[TASK BRIEF]: Your task is to copy every record exactly.

======== RECORDS SUPPLIED

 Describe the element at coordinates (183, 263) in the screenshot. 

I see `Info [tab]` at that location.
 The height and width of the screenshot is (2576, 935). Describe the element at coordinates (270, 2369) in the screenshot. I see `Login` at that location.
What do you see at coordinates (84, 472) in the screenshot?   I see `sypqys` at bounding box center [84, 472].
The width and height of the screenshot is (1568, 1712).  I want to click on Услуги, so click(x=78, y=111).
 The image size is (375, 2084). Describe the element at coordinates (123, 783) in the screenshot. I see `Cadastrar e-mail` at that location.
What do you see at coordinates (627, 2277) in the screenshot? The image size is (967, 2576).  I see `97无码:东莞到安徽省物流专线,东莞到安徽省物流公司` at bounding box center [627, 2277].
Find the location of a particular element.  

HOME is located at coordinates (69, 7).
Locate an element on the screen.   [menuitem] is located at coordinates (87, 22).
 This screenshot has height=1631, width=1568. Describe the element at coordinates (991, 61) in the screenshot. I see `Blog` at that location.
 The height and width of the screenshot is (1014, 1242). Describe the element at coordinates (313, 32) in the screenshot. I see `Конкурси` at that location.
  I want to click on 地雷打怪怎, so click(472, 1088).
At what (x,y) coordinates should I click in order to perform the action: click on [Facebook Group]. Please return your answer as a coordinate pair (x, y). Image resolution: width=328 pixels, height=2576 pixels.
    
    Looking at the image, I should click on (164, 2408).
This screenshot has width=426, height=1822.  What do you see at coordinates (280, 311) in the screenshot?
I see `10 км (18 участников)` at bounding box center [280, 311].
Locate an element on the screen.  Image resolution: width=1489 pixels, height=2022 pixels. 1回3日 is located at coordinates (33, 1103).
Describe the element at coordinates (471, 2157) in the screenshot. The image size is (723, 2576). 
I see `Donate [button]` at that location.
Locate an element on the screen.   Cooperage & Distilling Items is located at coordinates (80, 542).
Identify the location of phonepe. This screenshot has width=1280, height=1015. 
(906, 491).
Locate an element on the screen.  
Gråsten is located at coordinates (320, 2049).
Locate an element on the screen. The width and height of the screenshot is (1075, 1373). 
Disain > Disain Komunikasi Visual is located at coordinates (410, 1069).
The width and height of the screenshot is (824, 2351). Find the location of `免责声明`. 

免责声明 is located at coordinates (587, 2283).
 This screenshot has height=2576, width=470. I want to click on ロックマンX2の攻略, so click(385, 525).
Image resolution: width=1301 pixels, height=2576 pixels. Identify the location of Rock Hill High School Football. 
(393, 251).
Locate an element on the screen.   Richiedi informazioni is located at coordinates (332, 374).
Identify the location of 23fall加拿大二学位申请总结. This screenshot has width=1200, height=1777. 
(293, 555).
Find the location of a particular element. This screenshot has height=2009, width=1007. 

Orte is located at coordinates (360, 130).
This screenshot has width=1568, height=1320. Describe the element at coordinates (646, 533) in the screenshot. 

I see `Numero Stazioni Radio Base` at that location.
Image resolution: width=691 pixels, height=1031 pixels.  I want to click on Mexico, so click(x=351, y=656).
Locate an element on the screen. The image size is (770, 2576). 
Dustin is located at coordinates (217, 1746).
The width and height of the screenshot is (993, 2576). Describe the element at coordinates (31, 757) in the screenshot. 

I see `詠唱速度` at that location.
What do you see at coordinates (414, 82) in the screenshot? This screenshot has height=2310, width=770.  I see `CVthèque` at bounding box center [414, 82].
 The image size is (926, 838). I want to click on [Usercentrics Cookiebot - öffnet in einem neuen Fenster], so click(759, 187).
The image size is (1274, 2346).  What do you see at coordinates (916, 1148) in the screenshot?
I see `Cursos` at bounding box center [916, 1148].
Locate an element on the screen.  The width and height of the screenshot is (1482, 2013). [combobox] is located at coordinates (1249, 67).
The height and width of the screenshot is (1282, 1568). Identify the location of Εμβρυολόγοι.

================

[ANSWER SECTION]:
 Describe the element at coordinates (183, 263) in the screenshot. 

I see `Info [tab]` at that location.
 The height and width of the screenshot is (2576, 935). Describe the element at coordinates (270, 2369) in the screenshot. I see `Login` at that location.
What do you see at coordinates (84, 472) in the screenshot?   I see `sypqys` at bounding box center [84, 472].
The width and height of the screenshot is (1568, 1712).  I want to click on Услуги, so click(x=78, y=111).
 The image size is (375, 2084). Describe the element at coordinates (123, 783) in the screenshot. I see `Cadastrar e-mail` at that location.
What do you see at coordinates (627, 2277) in the screenshot? The image size is (967, 2576).  I see `97无码:东莞到安徽省物流专线,东莞到安徽省物流公司` at bounding box center [627, 2277].
Find the location of a particular element.  

HOME is located at coordinates (69, 7).
Locate an element on the screen.   [menuitem] is located at coordinates (87, 22).
 This screenshot has height=1631, width=1568. Describe the element at coordinates (991, 61) in the screenshot. I see `Blog` at that location.
 The height and width of the screenshot is (1014, 1242). Describe the element at coordinates (313, 32) in the screenshot. I see `Конкурси` at that location.
  I want to click on 地雷打怪怎, so click(472, 1088).
At what (x,y) coordinates should I click in order to perform the action: click on [Facebook Group]. Please return your answer as a coordinate pair (x, y). Image resolution: width=328 pixels, height=2576 pixels.
    
    Looking at the image, I should click on (164, 2408).
This screenshot has width=426, height=1822.  What do you see at coordinates (280, 311) in the screenshot?
I see `10 км (18 участников)` at bounding box center [280, 311].
Locate an element on the screen.  Image resolution: width=1489 pixels, height=2022 pixels. 1回3日 is located at coordinates (33, 1103).
Describe the element at coordinates (471, 2157) in the screenshot. The image size is (723, 2576). 
I see `Donate [button]` at that location.
Locate an element on the screen.   Cooperage & Distilling Items is located at coordinates (80, 542).
Identify the location of phonepe. This screenshot has width=1280, height=1015. 
(906, 491).
Locate an element on the screen.  
Gråsten is located at coordinates (320, 2049).
Locate an element on the screen. The width and height of the screenshot is (1075, 1373). 
Disain > Disain Komunikasi Visual is located at coordinates (410, 1069).
The width and height of the screenshot is (824, 2351). Find the location of `免责声明`. 

免责声明 is located at coordinates (587, 2283).
 This screenshot has height=2576, width=470. I want to click on ロックマンX2の攻略, so click(385, 525).
Image resolution: width=1301 pixels, height=2576 pixels. Identify the location of Rock Hill High School Football. 
(393, 251).
Locate an element on the screen.   Richiedi informazioni is located at coordinates (332, 374).
Identify the location of 23fall加拿大二学位申请总结. This screenshot has width=1200, height=1777. 
(293, 555).
Find the location of a particular element. This screenshot has height=2009, width=1007. 

Orte is located at coordinates (360, 130).
This screenshot has width=1568, height=1320. Describe the element at coordinates (646, 533) in the screenshot. 

I see `Numero Stazioni Radio Base` at that location.
Image resolution: width=691 pixels, height=1031 pixels.  I want to click on Mexico, so click(x=351, y=656).
Locate an element on the screen. The image size is (770, 2576). 
Dustin is located at coordinates (217, 1746).
The width and height of the screenshot is (993, 2576). Describe the element at coordinates (31, 757) in the screenshot. 

I see `詠唱速度` at that location.
What do you see at coordinates (414, 82) in the screenshot? This screenshot has height=2310, width=770.  I see `CVthèque` at bounding box center [414, 82].
 The image size is (926, 838). I want to click on [Usercentrics Cookiebot - öffnet in einem neuen Fenster], so click(759, 187).
The image size is (1274, 2346).  What do you see at coordinates (916, 1148) in the screenshot?
I see `Cursos` at bounding box center [916, 1148].
Locate an element on the screen.  The width and height of the screenshot is (1482, 2013). [combobox] is located at coordinates (1249, 67).
The height and width of the screenshot is (1282, 1568). Identify the location of Εμβρυολόγοι.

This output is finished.